Be forewarned, there is no real purpose to this post. It exists because I feel like gloating.
One month ago, to within a matter of hours, somebody on r/eve asked if he and/or she should invest in zydrine. At the time the post was made, zydrine had fallen from the initial peak of 1900 down to 13-1400. The reasoning was that it would rise in the long term.
He received conflicting advice:
Hedging my bets as strongly as the english language allows, I told him not to buy.
In no uncertain terms, another person told him to buy.
So what ended up happening in the intervening month?
I'm definitely not always right, and I don't trust myself enough to put my money in something even when I am confident, but somewhere out there somebody is very glad he took my advice instead of the other guy's.
Of course, the price is still higher than it was before the announcement, and it may well remain so. Assuming Guilane cashed out today instead of continuing to chase a sunk cost, he has made a net profit of around 2 billion.
My investment idea is always right: DON'T!

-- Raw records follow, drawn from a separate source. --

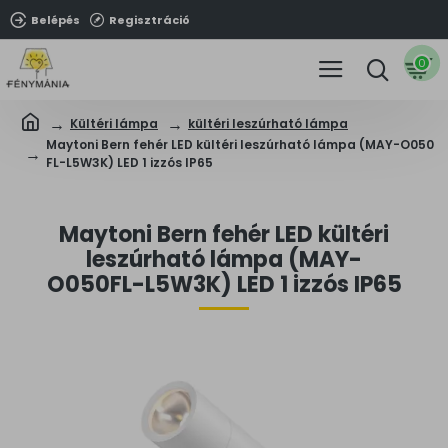
Belépés
Regisztráció
0
Kültéri lámpa
kültéri leszúrható lámpa
Maytoni Bern fehér LED kültéri leszúrható lámpa (MAY-O050
FL-L5W3K) LED 1 izzós IP65
Maytoni Bern fehér LED kültéri
leszúrható lámpa (MAY-
O050FL-L5W3K) LED 1 izzós IP65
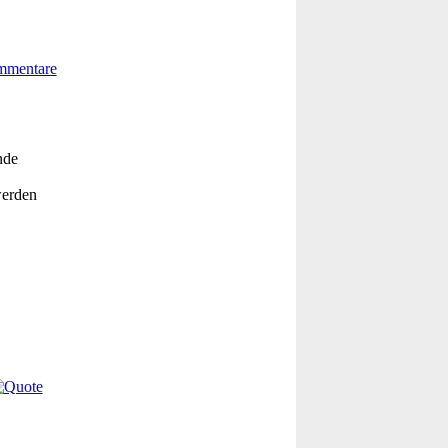
nde
werden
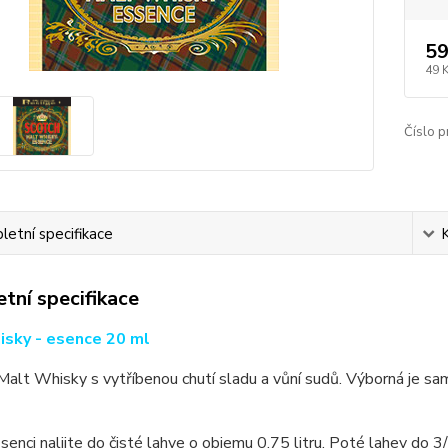
59
49 
Číslo p
etní specifikace
tní specifikace
isky - esence 20 ml
alt Whisky s vytříbenou chutí sladu a vůní sudů. Výborná je sam
senci nalijte do čisté lahve o objemu 0,75 litru. Poté lahev do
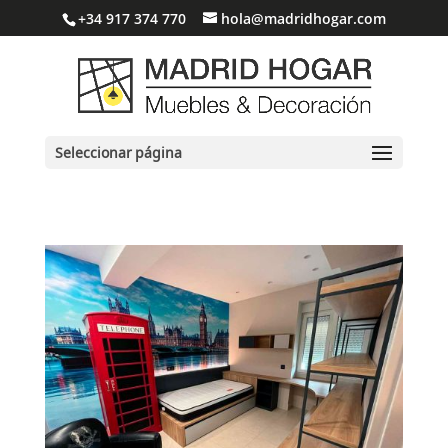
+34 917 374 770
hola@madridhogar.com
Seleccionar página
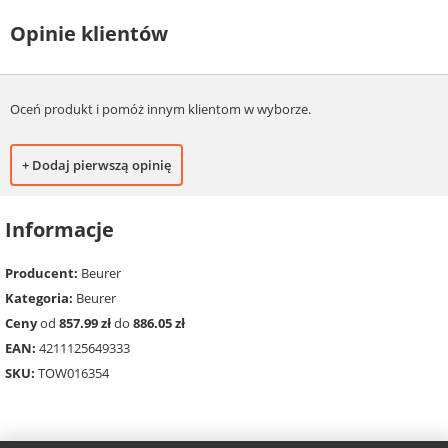
Opinie klientów
Oceń produkt i pomóż innym klientom w wyborze.
+ Dodaj pierwszą opinię
Informacje
Producent:
Beurer
Kategoria:
Beurer
Ceny
od
857.99 zł
do
886.05 zł
EAN:
4211125649333
SKU:
TOW016354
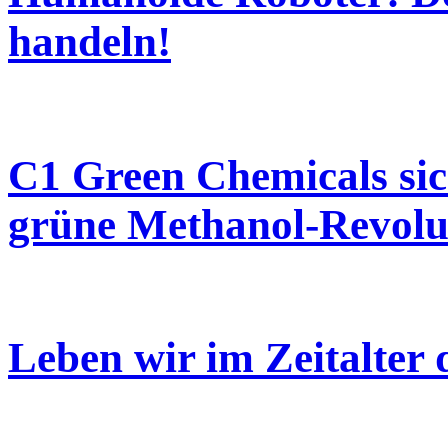
handeln!
C1 Green Chemicals sic
grüne Methanol-Revolu
Leben wir im Zeitalter 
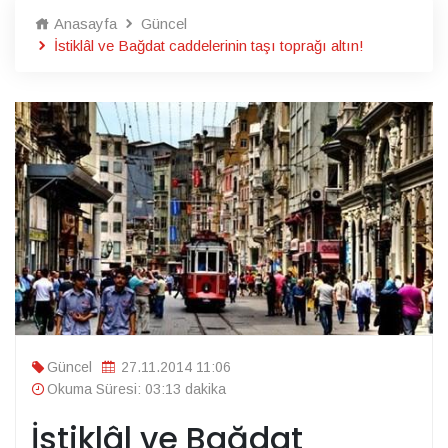
Anasayfa
Güncel
İstiklâl ve Bağdat caddelerinin taşı toprağı altın!
Güncel
27.11.2014 11:06
Okuma Süresi: 03:13 dakika
İstiklâl ve Bağdat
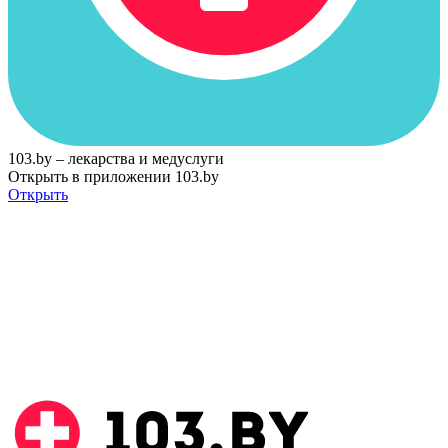
103.by – лекарства и медуслуги
Открыть в приложении 103.by
Открыть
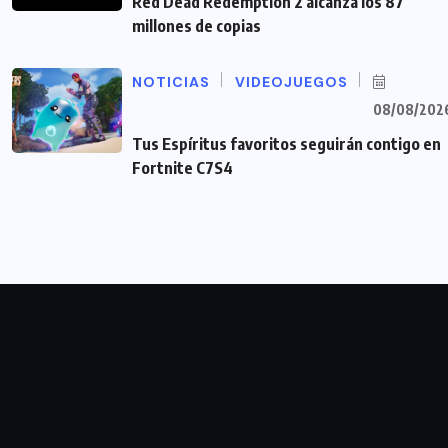
Red Dead Redemption 2 alcanza los 87
millones de copias
NOTICIAS
VIDEOJUEGOS
08/08/202
Tus Espíritus favoritos seguirán contigo en
Fortnite C7S4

ReplyDeleteNo one sees the future, one shall get money from providing a service (like hauling, crafting ships, picking up items on buy orders instantly and turning them sales available instantly) instead of wishing and hoping.
That is an easy response and for most dilletantes like myself probably the correct one. But it is also a tacit admission of failure. Ironic that you should make that comment on a blog entitled "EVE-fail" written by someone who obviously doesn't.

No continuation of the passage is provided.